I actually have a chance to post about something... I'm at work, on the clock, on my MacBook. I'm doing what we call a One-on-One with a lady, but she's napping at the moment, so I'm taking my chance.
Amidst all the searching for positive Sabres news this morning, and the depressing news I found instead during that search (*cough, cough* Paul Gaustad), I did however, find a piece that made me all warm-and-fuzzy feeling.
While scouring the blogs and columns at THN, I found this one by Ryan Kennedy: The Straight Edge: Hockey More Than a Pasttime For Fans in Some Struggling Cities.
I don't get super offended when I hear players from different teams trashing Buffalo (i.e. Ray Emery) or expect much different from players who just got moved here (i.e. Craig Rivet), because what do they see when they come here? (Actually, who am I kidding? Of course I get offended, but if you redeem yourself, like Rivet has, then I can be very forgiving.) They take the 33 from the airport through probably one of Buffalo's worst areas, and see the dirty buildings downtown in the industrial area, and the run-down-ness of it Buffalo, in all of it's supposed un-glory. And what do they ever hear about Buffalo? That the economy sucks, and that there's crime, and the only weather we have involves seven feet of snow.

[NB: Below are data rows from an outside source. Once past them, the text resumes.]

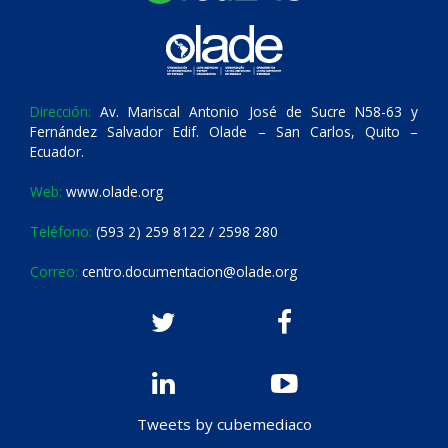
Dirección:
Av. Mariscal Antonio José de Sucre N58-63 y
Fernández Salvador Edif. Olade – San Carlos, Quito –
Ecuador.
Web:
www.olade.org
Teléfono:
(593 2) 259 8122 / 2598 280
Correo:
centro.documentacion@olade.org
Tweets by cubemediaco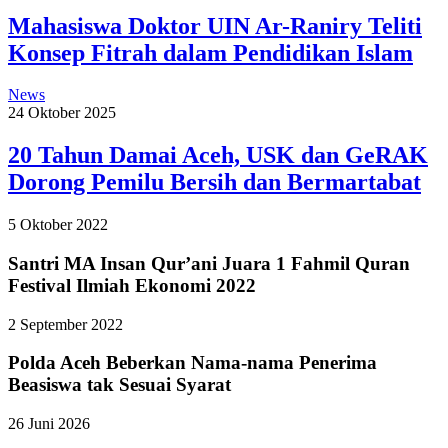
Mahasiswa Doktor UIN Ar-Raniry Teliti
Konsep Fitrah dalam Pendidikan Islam
News
24 Oktober 2025
20 Tahun Damai Aceh, USK dan GeRAK
Dorong Pemilu Bersih dan Bermartabat
5 Oktober 2022
Santri MA Insan Qur’ani Juara 1 Fahmil Quran
Festival Ilmiah Ekonomi 2022
2 September 2022
Polda Aceh Beberkan Nama-nama Penerima
Beasiswa tak Sesuai Syarat
26 Juni 2026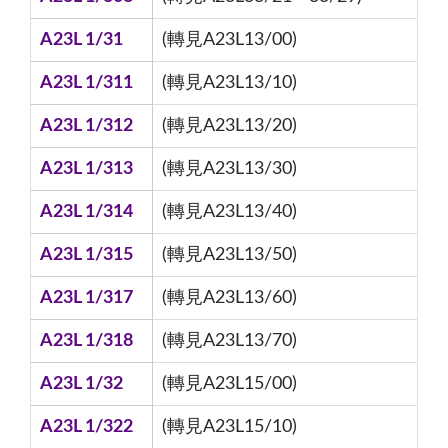
A23L 1/31
(轉見A23L13/00)
A23L 1/311
(轉見A23L13/10)
A23L 1/312
(轉見A23L13/20)
A23L 1/313
(轉見A23L13/30)
A23L 1/314
(轉見A23L13/40)
A23L 1/315
(轉見A23L13/50)
A23L 1/317
(轉見A23L13/60)
A23L 1/318
(轉見A23L13/70)
A23L 1/32
(轉見A23L15/00)
A23L 1/322
(轉見A23L15/10)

Well you know what? Don't trash it 'til you've lived it. I love Buffalo. There, I said it, and I'm not ashamed to admit it. Honestly, I can't imagine living anywhere else... Except for maybe Boston. I love it there, too, but that's besides the point.
And you know what else? Every single guy who has played here has loved it here, except for maybe Slava Kozlov and Miro Satan, but who cares about them? Not this girl.

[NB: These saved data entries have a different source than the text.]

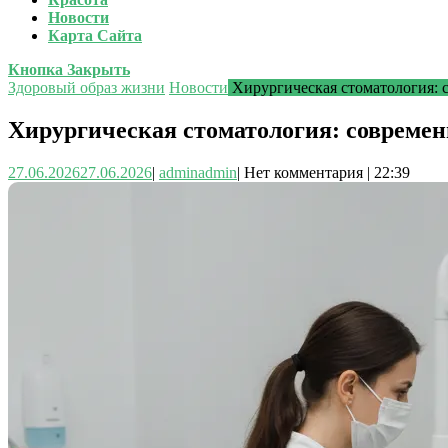
Новости
Карта Сайта
Кнопка Закрыть
Здоровый образ жизни
Новости
Хирургическая стоматология: 
Хирургическая стоматология: современ
27.06.2026
27.06.2026
|
admin
admin
|
Нет комментария
|
22:39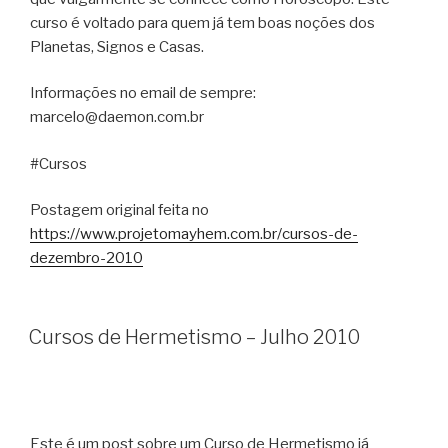
curso é voltado para quem já tem boas noções dos
Planetas, Signos e Casas.
Informações no email de sempre:
marcelo@daemon.com.br
#Cursos
Postagem original feita no
https://www.projetomayhem.com.br/cursos-de-
dezembro-2010
Cursos de Hermetismo – Julho 2010
Este é um post sobre um Curso de Hermetismo já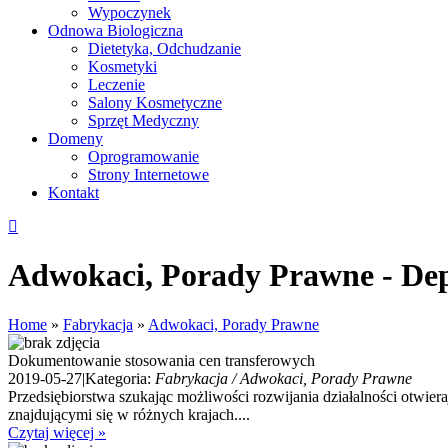
Wypoczynek
Odnowa Biologiczna
Dietetyka, Odchudzanie
Kosmetyki
Leczenie
Salony Kosmetyczne
Sprzęt Medyczny
Domeny
Oprogramowanie
Strony Internetowe
Kontakt
Adwokaci, Porady Prawne - Dep
Home
»
Fabrykacja
»
Adwokaci, Porady Prawne
Dokumentowanie stosowania cen transferowych
2019-05-27
|
Kategoria:
Fabrykacja / Adwokaci, Porady Prawne
Przedsiębiorstwa szukając możliwości rozwijania działalności otwi
znajdującymi się w różnych krajach....
Czytaj więcej »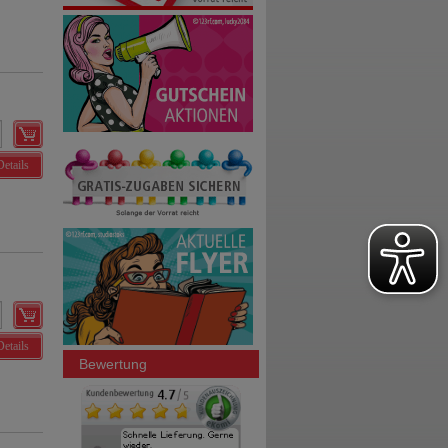
Details
Details
Bewertung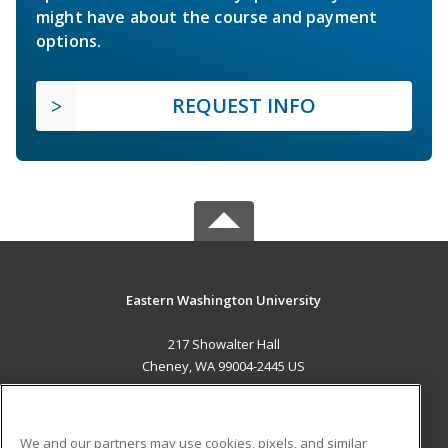
might have about the course and payment
options.
REQUEST INFO
Eastern Washington University
217 Showalter Hall
Cheney, WA 99004-2445 US
MAIN CONTENT
Career Training
We and our partners may use cookies, pixels, and similar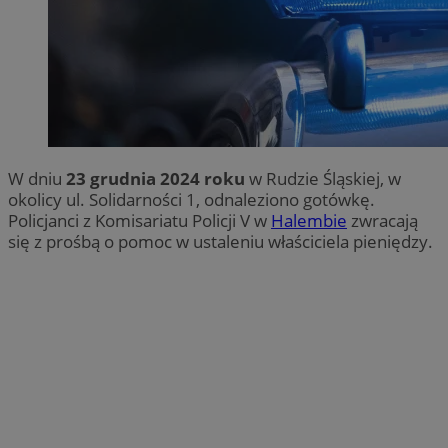
W dniu
23 grudnia 2024 roku
w Rudzie Śląskiej, w
okolicy ul. Solidarności 1, odnaleziono gotówkę.
Policjanci z Komisariatu Policji V w
Halembie
zwracają
się z prośbą o pomoc w ustaleniu właściciela pieniędzy.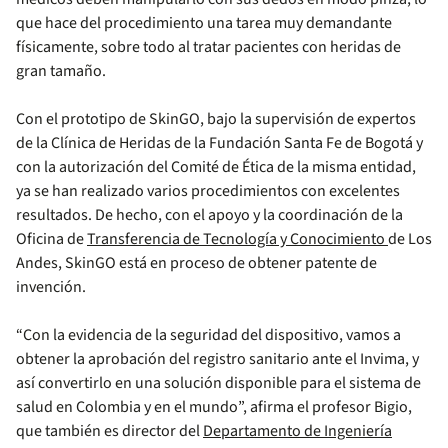
que hace del procedimiento una tarea muy demandante
físicamente, sobre todo al tratar pacientes con heridas de
gran tamaño.
Con el prototipo de SkinGO, bajo la supervisión de expertos
de la Clínica de Heridas de la Fundación Santa Fe de Bogotá y
con la autorización del Comité de Ética de la misma entidad,
ya se han realizado varios procedimientos con excelentes
resultados. De hecho, con el apoyo y la coordinación de la
Oficina de
Transferencia de Tecnología y Conocimiento
de Los
Andes, SkinGO está en proceso de obtener patente de
invención.
“Con la evidencia de la seguridad del dispositivo, vamos a
obtener la aprobación del registro sanitario ante el Invima, y
así convertirlo en una solución disponible para el sistema de
salud en Colombia y en el mundo”, afirma el profesor Bigio,
que también es director del
Departamento de Ingeniería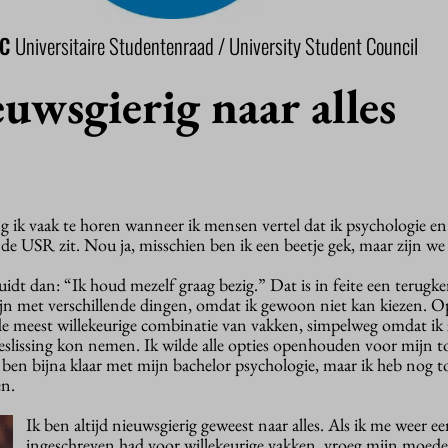
SC
Universitaire Studentenraad / University Student Council
euwsgierig naar alles
jg ik vaak te horen wanneer ik mensen vertel dat ik psychologie e
de USR zit. Nou ja, misschien ben ik een beetje gek, maar zijn we 
idt dan: “Ik houd mezelf graag bezig.” Dat is in feite een terug
 zijn met verschillende dingen, omdat ik gewoon niet kan kiezen. O
de meest willekeurige combinatie van vakken, simpelweg omdat ik 
eslissing kon nemen. Ik wilde alle opties openhouden voor mijn 
k ben bijna klaar met mijn bachelor psychologie, maar ik heb nog t
en.
Ik ben altijd nieuwsgierig geweest naar alles. Als ik me weer ee
ingeschreven had voor willekeurige vakken, vroeg mijn moeder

Anyways, I just really appreciated this article because it truly does say something about a team when they get over 10,000 people standing outside the arena to watch a playoff game, and every single bar or restaurant that has a TV is packed. And don't forget the house parties that get well over 5,000 people, and sometimes reaching 10,000 to watch away games, or the Party in the Plaza they threw in the middle of winter now two seasons ago, which I think 4,000 freezing fans attended.
This city has spirit. It may not show in the economy, and it may not show in the scenery on the 33, but take a look at the people who live here. I cannot go one day without seeing someone wearing a Bills or Sabres shirt, and I cannot even begin to count how many cars have either teams decal, sticker, magnet, flag, or whatever on it. (My car's blue, and I've got the decal, the license plate frame, and blue, gold, and silver Mardi Gras beads hanging from my mirror. Check that shit.)
It's pretty amazing that, even realizing how difficult life can be here, it's pretty special that we've got such a great group of guys playing their hearts out, FOR US. I mean, come on, Brian Effing Campbell was in tears because he didn't want to leave. Jay McKee, Marty Biron, and countless others still live here. Scotty Bowman (who works for the Red Wings) and Ron McLean (of Hockey Night In Canada) both live in the area, so it can't be THAT bad. The Sabres come out, night after night, and perform for us, to give us something to distract ourselves from our mundane lives, to give us something to believe in, and something to hope for.
And I think it speaks volumes when Ryan Miller, Jason Pominville, Derek Roy, Paul Gaustad, Teppo Numminen, Daniel Paille, Thomas Vanek (by default), Jochen Hecht, and the like sign for many years to stay in this area, to play for us. And they, and those who've left, consistently say that the best fans can be found in this city.
You don't get teams or fans like this anywhere else. I'd bet my life on it. And I'd win.